I find find the following statement troubling. See if you can see what’s missing from:
In terms of research, the area may be studied from two rather distinct and complementary points of view: a computer-centered one and a human-centered one. In the computer-centered view, IR consists mainly of building up efficient indexes, processing user queries with high performance, and developing ranking algorithms to improve the results. In the human-centered view, IR consists mainly of studying the behavior of the user, understanding their main needs, and of determining how such understanding affects the organization and operation of the retrieval system. In this book, we focus mainly on the computer-centered view of IR, which is dominant in academia and in the market place. (page 1, Modern Information Retrieval, 2nd ed., Ricardo Baeza-Yates and Berthier Ribeiro-Neto, Pearson 2011)
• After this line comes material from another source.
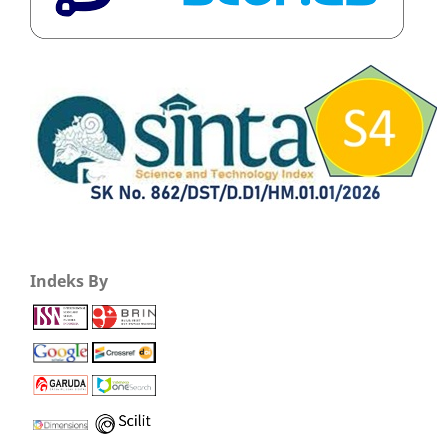
Indeks By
I am not challenging the accuracy of the statement. Although I might explain some of it differently from the authors.
The terminology by which computer-centered IR is described is one clue: “….efficient…, ….high performance, ….improve the results.” That is computer-centered IR is mostly concerned with measurable results. Things to which we can put numbers and rank one as higher than others. Nothing wrong with that. Personally I have a great deal of interest in such approaches.
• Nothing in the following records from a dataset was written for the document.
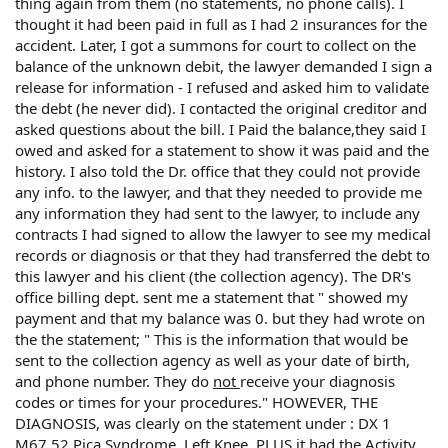
thing again from them (no statements, no phone calls). I
thought it had been paid in full as I had 2 insurances for the
accident. Later, I got a summons for court to collect on the
balance of the unknown debit, the lawyer demanded I sign a
release for information - I refused and asked him to validate
the debt (he never did). I contacted the original creditor and
asked questions about the bill. I Paid the balance,they said I
owed and asked for a statement to show it was paid and the
history. I also told the Dr. office that they could not provide
any info. to the lawyer, and that they needed to provide me
any information they had sent to the lawyer, to include any
contracts I had signed to allow the lawyer to see my medical
records or diagnosis or that they had transferred the debt to
this lawyer and his client (the collection agency). The DR's
office billing dept. sent me a statement that " showed my
payment and that my balance was 0. but they had wrote on
the the statement; " This is the information that would be
sent to the collection agency as well as your date of birth,
and phone number. They do
not
receive your diagnosis
codes or times for your procedures." HOWEVER, THE
DIAGNOSIS, was clearly on the statement under : DX 1
M67.52 Pica Syndrome, Left Knee. PLUS it had the Activity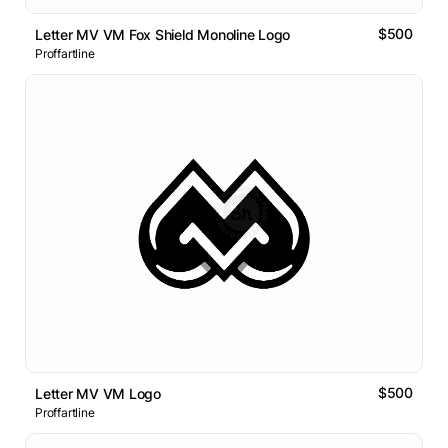
$500
Letter MV VM Fox Shield Monoline Logo
Proffartline
$500
Letter MV VM Logo
Proffartline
Human-centered IR is said: “….behavior…, ….needs, ….understanding….organization and operation….” Human-centered IR is mostly concerned with how users perform IR. Not as measurable but just as important as computer-centered IR. The authors point out, computer-centered IR dominates in academia and in the market place. I suspect because what can be easily measured is more attractive.
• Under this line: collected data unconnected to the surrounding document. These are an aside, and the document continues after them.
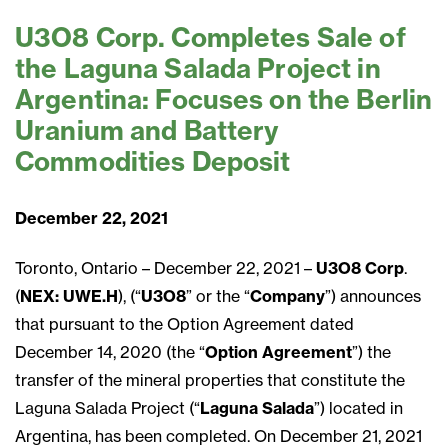
U3O8 Corp. Completes Sale of
the Laguna Salada Project in
Argentina: Focuses on the Berlin
Uranium and Battery
Commodities Deposit
December 22, 2021
Toronto, Ontario – December 22, 2021 –
U3O8 Corp
.
(
NEX: UWE.H
), (“
U3O8
” or the “
Company
”) announces
that pursuant to the Option Agreement dated
December 14, 2020 (the “
Option Agreement
”) the
transfer of the mineral properties that constitute the
Laguna Salada Project (“
Laguna Salada
”) located in
Argentina, has been completed. On December 21, 2021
Do you notice something missing yet?
I thought it was quite remarkable that semantics weren’t mentioned. That is whatever computer or human centered approaches you take, the efficacy of those are going to vary by the semantics of the language on which IR is being performed. If that seems like an odd claim, consider the utility of an IR system that does not properly sort European much less Asian words, whether written in their scripts or transliteration.
True enough, we can make an IR system that is very fast that simply ignores the correct sort orders for such languages and in the past have taught readers of such languages to accept what the IR system was providing. So the behavior of the users was adapted to the systems. Human-centered I suppose but not the way I usually think about it.
And, after all, semantics are the reason we want to do IR in the first place. If the contents we were searching had no semantics, it is very unlikely we would want to search them at all. No matter now efficient or well organized a system might be.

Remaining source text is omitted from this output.